Like the list of things that could potentially kill Deutsche Bank, the roster of events that can send bitcoin into a tailspin continues to grow. Bitcoin-linked buttplugs, John McAfee self-mutilation and cannibalization promises, Winklevii and the slow realization of the essential pointlessness of the whole crypto project have all proven poison to BTC’s value against fiat currencies, which given the whole philosophy behind bitcoin should be irrelevant but of course isn’t. Speaking of things that shouldn’t necessarily be, Mark Zuckerberg is planning a cryptocurrency of his own. You might think that the prospect of a competing fake currency from one of the world’s biggest and most ubiquitous companies (and not, say, Kodak) might have bitiots a bit worried that their crypto might not end up being the crypto to end all cryptos, and that conversely plans by lawmakers and regulators to destroy the Facebook token in the womb might cheer them. But, of course, it’s the opposite.
The world’s most popular cryptocurrency has fallen sharply as regulatory scrutiny of Facebook’s ambitious plan to release its own digital coin, called Libra, has spoiled bitcoin’s big rally this year.
The price of bitcoin recently slid to about $9,100, according to research site CoinDesk. Before bouncing back later Wednesday, it had lost almost a third of its value after trading above $13,000 a week ago, which was near its high for the year.
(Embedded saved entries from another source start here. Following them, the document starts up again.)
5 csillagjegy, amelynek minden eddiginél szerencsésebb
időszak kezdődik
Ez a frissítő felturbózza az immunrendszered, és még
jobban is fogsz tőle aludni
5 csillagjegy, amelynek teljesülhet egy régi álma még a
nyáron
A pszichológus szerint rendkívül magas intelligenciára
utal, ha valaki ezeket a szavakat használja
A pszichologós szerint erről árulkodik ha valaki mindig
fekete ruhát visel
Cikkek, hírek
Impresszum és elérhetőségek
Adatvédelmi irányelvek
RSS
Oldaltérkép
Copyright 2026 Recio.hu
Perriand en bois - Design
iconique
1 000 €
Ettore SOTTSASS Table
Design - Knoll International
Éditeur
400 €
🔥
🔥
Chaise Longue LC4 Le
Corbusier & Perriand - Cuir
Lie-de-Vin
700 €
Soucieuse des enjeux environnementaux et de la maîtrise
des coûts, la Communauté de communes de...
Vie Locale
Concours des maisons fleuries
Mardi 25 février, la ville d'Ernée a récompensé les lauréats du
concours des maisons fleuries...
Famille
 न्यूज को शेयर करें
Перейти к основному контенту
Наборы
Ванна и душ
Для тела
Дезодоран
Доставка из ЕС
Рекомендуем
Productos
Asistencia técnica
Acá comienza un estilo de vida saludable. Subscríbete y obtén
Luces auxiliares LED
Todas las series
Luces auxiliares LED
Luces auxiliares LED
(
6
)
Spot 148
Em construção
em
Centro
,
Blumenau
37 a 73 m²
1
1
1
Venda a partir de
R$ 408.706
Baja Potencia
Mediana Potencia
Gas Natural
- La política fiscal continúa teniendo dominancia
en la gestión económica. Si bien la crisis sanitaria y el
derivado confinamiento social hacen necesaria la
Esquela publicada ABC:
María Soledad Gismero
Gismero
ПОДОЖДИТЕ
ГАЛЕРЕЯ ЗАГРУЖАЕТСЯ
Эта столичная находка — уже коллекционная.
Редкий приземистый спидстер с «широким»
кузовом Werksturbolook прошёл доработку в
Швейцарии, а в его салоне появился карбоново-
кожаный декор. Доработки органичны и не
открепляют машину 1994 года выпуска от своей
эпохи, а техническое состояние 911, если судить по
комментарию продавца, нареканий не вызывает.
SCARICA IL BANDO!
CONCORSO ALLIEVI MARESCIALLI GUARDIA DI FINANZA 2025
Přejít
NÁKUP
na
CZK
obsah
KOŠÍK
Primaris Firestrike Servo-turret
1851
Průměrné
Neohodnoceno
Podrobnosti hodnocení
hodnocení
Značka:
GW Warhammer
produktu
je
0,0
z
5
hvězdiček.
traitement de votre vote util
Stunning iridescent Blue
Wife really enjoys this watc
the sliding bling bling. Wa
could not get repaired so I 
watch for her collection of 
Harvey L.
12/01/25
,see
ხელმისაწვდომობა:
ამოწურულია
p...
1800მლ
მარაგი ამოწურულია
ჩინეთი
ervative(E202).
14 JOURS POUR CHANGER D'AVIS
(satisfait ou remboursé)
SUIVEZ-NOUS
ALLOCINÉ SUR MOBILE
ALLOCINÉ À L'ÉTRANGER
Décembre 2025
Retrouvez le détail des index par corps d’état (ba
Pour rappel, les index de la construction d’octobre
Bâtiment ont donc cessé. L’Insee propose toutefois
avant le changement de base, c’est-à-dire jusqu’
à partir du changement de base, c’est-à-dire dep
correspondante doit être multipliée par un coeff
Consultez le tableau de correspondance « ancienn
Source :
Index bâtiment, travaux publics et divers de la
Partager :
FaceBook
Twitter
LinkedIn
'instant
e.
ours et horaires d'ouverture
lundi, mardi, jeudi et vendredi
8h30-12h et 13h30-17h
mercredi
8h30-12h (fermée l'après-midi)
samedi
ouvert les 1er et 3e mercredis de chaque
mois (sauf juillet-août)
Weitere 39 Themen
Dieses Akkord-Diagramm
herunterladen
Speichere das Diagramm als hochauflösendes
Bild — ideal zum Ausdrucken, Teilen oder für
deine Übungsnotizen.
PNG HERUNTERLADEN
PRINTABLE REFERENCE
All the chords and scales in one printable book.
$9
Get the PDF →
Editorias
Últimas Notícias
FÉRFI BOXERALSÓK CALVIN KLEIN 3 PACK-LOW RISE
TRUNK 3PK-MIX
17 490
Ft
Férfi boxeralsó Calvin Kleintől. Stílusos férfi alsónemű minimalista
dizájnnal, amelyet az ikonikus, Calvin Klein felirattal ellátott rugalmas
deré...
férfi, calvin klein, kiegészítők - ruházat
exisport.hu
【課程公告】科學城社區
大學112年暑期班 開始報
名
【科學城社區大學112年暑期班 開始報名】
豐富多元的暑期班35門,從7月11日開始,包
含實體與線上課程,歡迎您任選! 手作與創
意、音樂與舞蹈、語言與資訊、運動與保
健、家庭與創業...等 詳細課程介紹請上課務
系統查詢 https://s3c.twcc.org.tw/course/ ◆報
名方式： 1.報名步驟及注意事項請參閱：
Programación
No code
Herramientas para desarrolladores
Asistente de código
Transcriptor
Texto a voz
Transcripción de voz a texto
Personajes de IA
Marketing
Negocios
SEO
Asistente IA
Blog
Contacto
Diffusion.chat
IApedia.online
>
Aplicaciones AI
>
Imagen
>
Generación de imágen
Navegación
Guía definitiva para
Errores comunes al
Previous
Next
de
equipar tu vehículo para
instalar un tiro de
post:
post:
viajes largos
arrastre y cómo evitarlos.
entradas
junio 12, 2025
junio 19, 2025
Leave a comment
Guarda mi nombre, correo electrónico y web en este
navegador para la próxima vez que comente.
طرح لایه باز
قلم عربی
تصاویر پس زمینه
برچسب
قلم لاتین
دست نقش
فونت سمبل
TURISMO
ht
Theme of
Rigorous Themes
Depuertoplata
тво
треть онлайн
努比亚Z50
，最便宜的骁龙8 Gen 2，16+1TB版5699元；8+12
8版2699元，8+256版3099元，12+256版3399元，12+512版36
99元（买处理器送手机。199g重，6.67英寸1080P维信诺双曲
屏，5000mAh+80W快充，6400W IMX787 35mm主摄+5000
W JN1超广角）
Enthusiasm about Facebook’s plans drove much of the earlier rally. There was hope that Libra would bring widespread cryptocurrency adoption and legitimize the industry, from which bitcoin would benefit.
To make matters worse, investment guru and bitcoin skeptic Ray Dalio’s here to remind users of a different social media platform that there’s a proven non-fiat-currency store of value out there, and now’s a pretty good time to buy some.
Most people now believe the best “risky investments” will continue to be equity and equity-like investments, such as leveraged private equity, leveraged real estate, and venture capital, and this is especially true when central banks are reflating…. I think these are unlikely to be good real returning investments and that those that will most likely do best will be those that do well when the value of money is being depreciated and domestic and international conflicts are significant, such as gold. Additionally, for reasons I will explain in the near future, most investors are underweighted in such assets, meaning that if they just wanted to have a better balanced portfolio to reduce risk, they would have more of this sort of asset. For this reason, I believe that it would be both risk-reducing and return-enhancing to consider adding gold to one’s portfolio. I will soon send out an explanation of why I believe that gold is an effective portfolio diversifier.